Experimental Comparison of Fiducial Markers Used in Proton Therapy: Study of Different Imaging Modalities and Proton Fluence Perturbations Measured With CMOS Pixel Sensors.

作者信息

Reidel Claire-Anne, Horst Felix, Schuy Christoph, Jäkel Oliver, Ecker Swantje, Henkner Katrin, Brons Stephan, Durante Marco, Weber Uli

机构信息

Biophysics Department, GSI Helmholtzzentrum für Schwerionenforschung GmbH, Darmstadt, Germany.

Division of Medical Physics in Radiation Oncology, German Cancer Research Center (DKFZ), Heidelberg, Germany.

出版信息

Front Oncol. 2022 Mar 25;12:830080. doi: 10.3389/fonc.2022.830080. eCollection 2022.
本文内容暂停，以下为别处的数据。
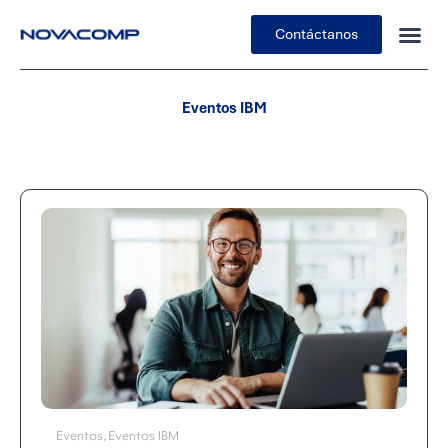
Contáctanos
Eventos IBM
Eventos
Eventos IBM
,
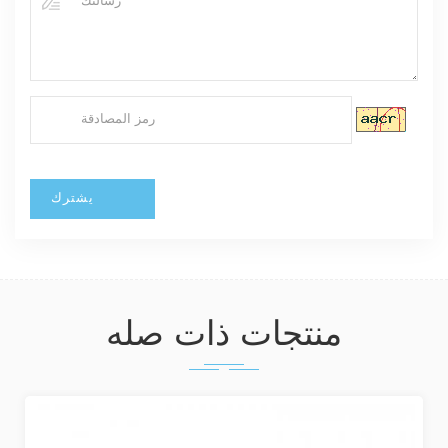
منتجات ذات صله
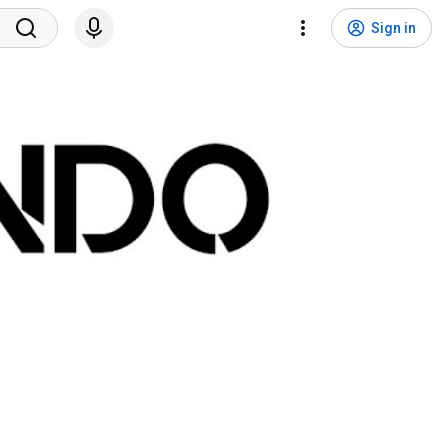
Sign in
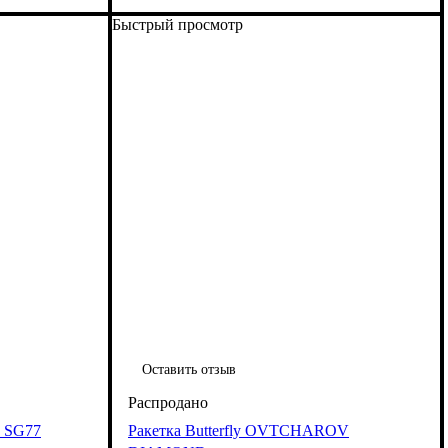
Быстрый просмотр
Оставить отзыв
L SG77
Ракетка Butterfly OVTCHAROV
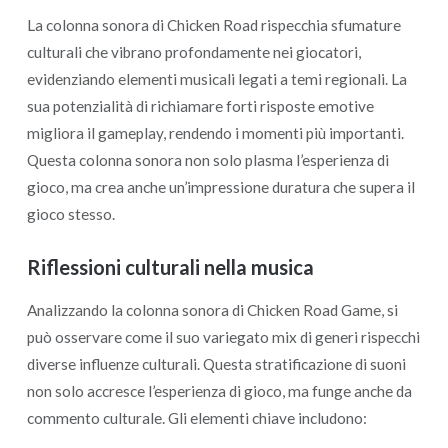
La colonna sonora di Chicken Road rispecchia sfumature
culturali che vibrano profondamente nei giocatori,
evidenziando elementi musicali legati a temi regionali. La
sua potenzialità di richiamare forti risposte emotive
migliora il gameplay, rendendo i momenti più importanti.
Questa colonna sonora non solo plasma l’esperienza di
gioco, ma crea anche un’impressione duratura che supera il
gioco stesso.
Riflessioni culturali nella musica
Analizzando la colonna sonora di Chicken Road Game, si
può osservare come il suo variegato mix di generi rispecchi
diverse influenze culturali. Questa stratificazione di suoni
non solo accresce l’esperienza di gioco, ma funge anche da
commento culturale. Gli elementi chiave includono:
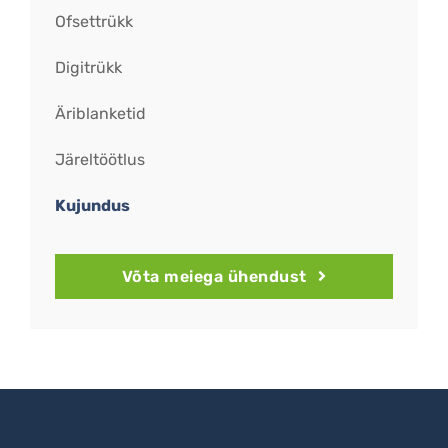
Ofsettrükk
Digitrükk
Äriblanketid
Järeltöötlus
Kujundus
Võta meiega ühendust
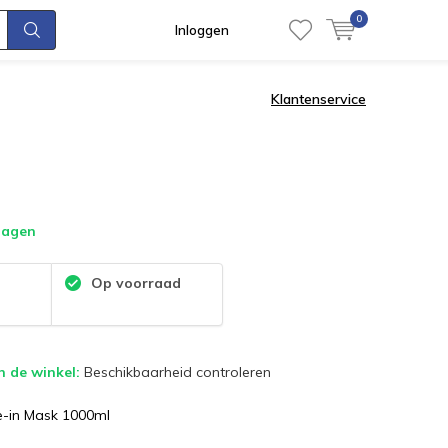
0
Inloggen
Klantenservice
dagen
:
Op voorraad
n de winkel:
Beschikbaarheid controleren
ve-in Mask 1000ml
DOI:10.3389/fonc.2022.830080
PMID:35402273
原文链接:https://pmc.ncbi.nlm.nih.gov/articles/PMC8990863/
Abstract

Fiducial markers are used for image guidance to verify the correct positioning of the target for the case of tumors that can suffer interfractional motion during proton therapy. The markers should be visible on daily imaging, but at the same time, they should produce minimal streak artifacts in the CT scans for treatment planning and induce only slight dose perturbations during particle therapy. In this work, these three criteria were experimentally investigated at the Heidelberg Ion Beam Therapy Center. Several small fiducial markers with different geometries and materials (gold, platinum, and carbon-coated ZrO) were evaluated. The streak artifacts on treatment planning CT were measured with and without iMAR correction, showing significantly smaller artifacts from markers lighter than 6 mg and a clear improvement with iMAR correction. Daily imaging as X-ray projections and in-room mobile CT were also performed. Markers heavier than 6 mg showed a better contrast in the X-ray projections, whereas on the images from the in-room mobile CT, all markers were clearly visible. In the other part of this work, fluence perturbations of proton beams were measured for the same markers by using a tracker system of several high spatial resolution CMOS pixel sensors. The measurements were performed for single-energy beams, as well as for a spread-out Bragg peak. Three-dimensional fluence distributions were computed after reconstructing all particle trajectories. These measurements clearly showed that the ZrO markers and the low-mass gold/platinum markers (0.35mm diameter) induce perturbations being 2-3 times lower than the heavier gold or platinum markers of 0.5mm diameter. Monte Carlo simulations, using the FLUKA code, were used to compute dose distributions and showed good agreement with the experimental data after adjusting the phase space of the simulated proton beam compared to the experimental beam.

摘要

在质子治疗过程中,对于可能发生分次间运动的肿瘤病例, fiducial标记物用于图像引导以验证靶区的正确定位。这些标记物应在每日成像中可见,但同时,它们在用于治疗计划的CT扫描中应产生最小的条纹伪影,并且在粒子治疗期间仅引起轻微的剂量扰动。在这项工作中,在海德堡离子束治疗中心对这三个标准进行了实验研究。评估了几种具有不同几何形状和材料(金、铂和碳涂层ZrO)的小型fiducial标记物。在有和没有迭代金属伪影校正(iMAR)的情况下,测量了治疗计划CT上的条纹伪影,结果显示重量小于6mg的标记物产生的伪影明显更小,并且iMAR校正有明显改善。还进行了作为X射线投影的每日成像和室内移动CT成像。重量超过6mg的标记物在X射线投影中显示出更好的对比度,而在室内移动CT的图像上,所有标记物都清晰可见。在这项工作的另一部分中,通过使用由几个高空间分辨率CMOS像素传感器组成的跟踪系统,测量了相同标记物对质子束的注量扰动。对单能束以及扩展布拉格峰进行了测量。在重建所有粒子轨迹后,计算了三维注量分布。这些测量清楚地表明,ZrO标记物和低质量的金/铂标记物(直径0.35mm)引起的扰动比直径0.5mm的较重金或铂标记物低2至3倍。使用FLUKA代码进行的蒙特卡罗模拟用于计算剂量分布,并且在将模拟质子束的相空间与实验束进行调整后,与实验数据显示出良好的一致性。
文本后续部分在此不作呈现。